Currently, both the status quo of public education and the "No Excuses" Reform policies are identical. The reform offers a popular and compelling narrative based on the meritocracy and rugged individualism myths that are supposed to define American idealism. This volume will refute this ideology by proposing Social Context Reform, a term coined by Paul Thomas which argues for educational change within a larger plan to reform social inequity--such as access to health care, food, higher employment, better wages and job security.
Since the accountability era in the early 1980s, policy, public discourse, media coverage, and scholarly works have focused primarily on reforming schools themselves. Here, the evidence that school-only reform does not work is combined with a bold argument to expand the discourse and policy surrounding education reform to include how social, school, and classroom reform must work in unison to achieve goals of democracy, equity, and opportunity both in and through public education.

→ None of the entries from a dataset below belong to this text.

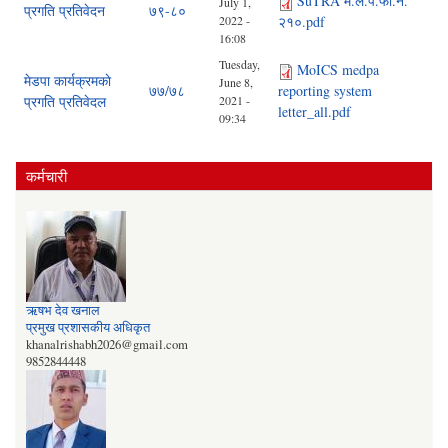
SuTRA म.ले.प.फा.नं.
July 1,
प्रगति प्रतिवेदन
७९-८०
2022 -
२१०.pdf
16:08
Tuesday,
MoICS medpa
मेडपा कार्यक्रमकाे
June 8,
७७/७८
reporting system
प्रगति प्रतिवेदल
2021 -
letter_all.pdf
09:34
कर्मचारी
ऋषभ देव खनाल
प्रमुख प्रशासकीय अधिकृत
khanalrishabh2026@gmail.com
9852844448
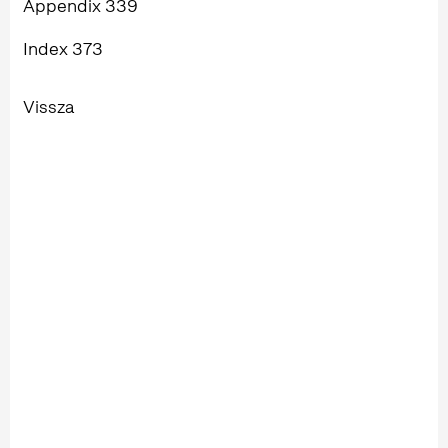
Appendix 339
Index 373
Vissza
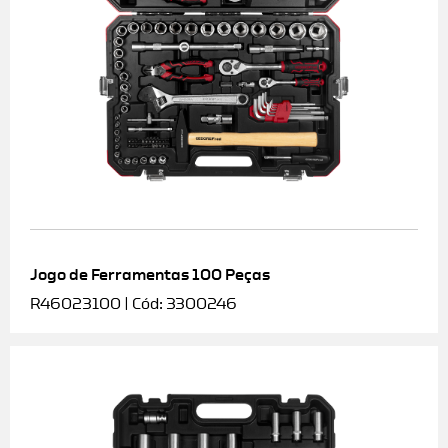
Jogo de Ferramentas 100 Peças
R46023100 | Cód: 3300246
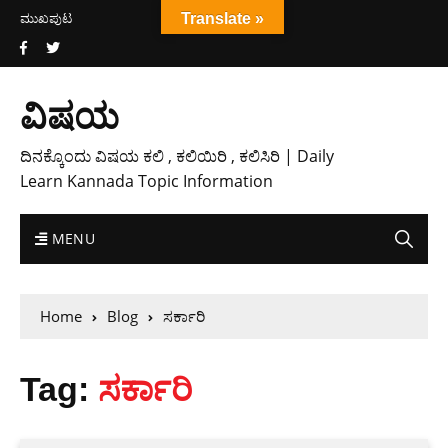
ಮುಖಪುಟ
Translate »
ವಿಷಯ
ದಿನಕ್ಕೊಂದು ವಿಷಯ ಕಲಿ , ಕಲಿಯಿರಿ , ಕಲಿಸಿರಿ | Daily
Learn Kannada Topic Information
MENU
Home
Blog
ಸರ್ಕಾರಿ
Tag:
ಸರ್ಕಾರಿ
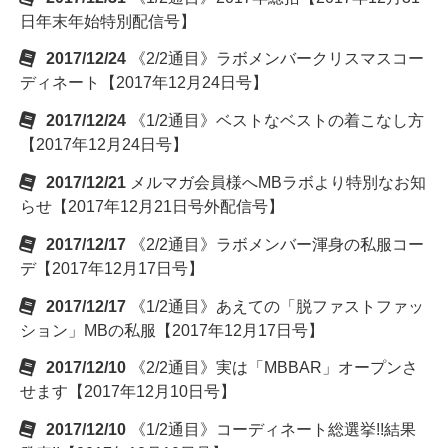
日年末年始特別配信号】
2017/12/24
《2/2通目》ラボメンバークリスマスコー
ディネート【2017年12月24日号】
2017/12/24
《1/2通目》ベストなベストの着こなし方
【2017年12月24日号】
2017/12/21
メルマガ会員様へMBラボより特別なお知
らせ【2017年12月21日号外配信号】
2017/12/17
《2/2通目》ラボメンバー渾身の私服コー
デ【2017年12月17日号】
2017/12/17
《1/2通目》あえての「脱ファストファッ
ション」MBの私服【2017年12月17日号】
2017/12/10
《2/2通目》実は「MBBAR」オープンさ
せます【2017年12月10日号】
2017/12/10
《1/2通目》コーディネート総選挙!!結果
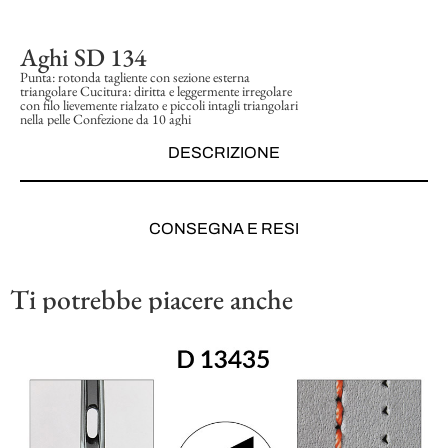
Aghi SD 134
Punta: rotonda tagliente con sezione esterna
triangolare Cucitura: diritta e leggermente irregolare
con filo lievemente rialzato e piccoli intagli triangolari
nella pelle Confezione da 10 aghi
DESCRIZIONE
CONSEGNA E RESI
Ti potrebbe piacere anche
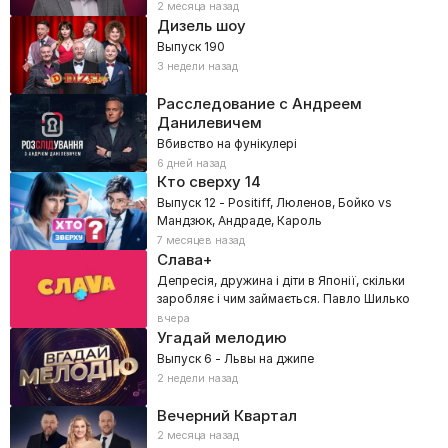
2 месяца назад
Дизель шоу
Выпуск 190
3 недели назад
Расследование с Андреем
Данилевичем
Вбивство на фунікулері
6 дней назад
Кто сверху
14
Выпуск 12 - Positiff, Люленов, Бойко vs
Мандзюк, Андраде, Кароль
7 месяцев назад
Слава+
Депресія, дружина і діти в Японії, скільки
заробляє і чим займається. Павло Шилько
вчера
Угадай мелодию
Выпуск 6 - Львы на джипе
2 недели назад
Вечерний Квартал
2 месяца назад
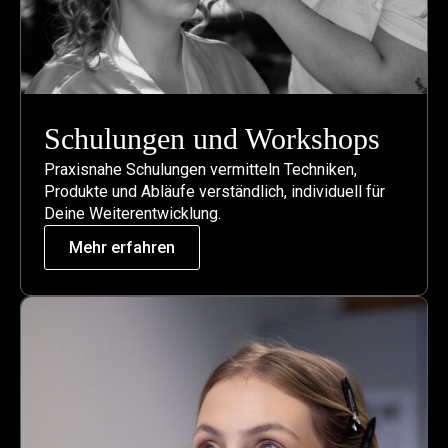
Schulungen und Workshops
Praxisnahe Schulungen vermitteln Techniken,
Produkte und Abläufe verständlich, individuell für
Deine Weiterentwicklung.
Mehr erfahren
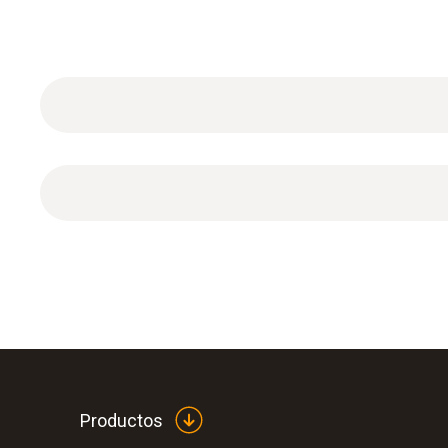
Certificado de calibración ISO Caudal en gases c
Productos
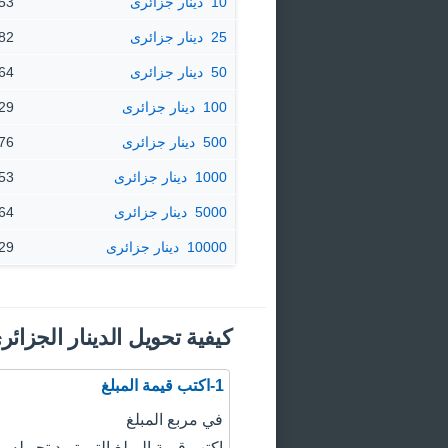
10 ‏ دينار جزائرى
0.0753 
25 ‏ دينار جزائرى
0.1882 
50 ‏ دينار جزائرى
0.3764 
100 ‏ دينار جزائرى
0.7529 
500 ‏ دينار جزائرى
3.76 $ دول
1000 ‏ دينار جزائرى
7.53 $ دول
5000 ‏ دينار جزائرى
37.64 $ 
10000 ‏ دينار جزائرى
75.29 $ 
كيفية تحويل الدينار الجزائر
1-اكتب قيمة المبلغ
في مربع المبلغ
اكتب قيمة المبلغ التي تريد تحويله.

This volume will include a wide variety of essays from leading critical scholars addressing the complex elements of social context reform, all of which address the need to re-conceptualize accountability and to seek equity and opportunity in social and education reform.
About the Author: P. L. Thomas is Associate Professor of Education at Furman University, USA. He taught high school English in South Carolina before moving to teacher education. He is currently a column editor for English Journal (National Council of Teachers of English) and author of Ignoring Poverty in the U.S. (IAP). Follow his work at http: //radicalscholarship.wordpress.com/ and @plthomasEdD.
Brad J. Porfilio is Associate Professor of Education at Lewis University, USA. Recent publications include The Phenomenon of Obama and the Agenda for Education: Can Hope Audaciously Trump Neoliberalism?, which received the American Educational Studies 2012 Critics' Choice Award.
Julie Gorlewski is Assistant Professor of Education at the State University of New York at New Paltz, USA, and co-editor of English Journal. Publications include Power, Resistance, and Literacy: Writing for Social Justice (2011), Making it Real: Case Stories for Secondary Teachers (2012) and Theory into Practice: Case Stories for School Leaders (2012).
Paul R. Carr is Professor in the Department of Education at the Université du Québec en Outaouais, Canada.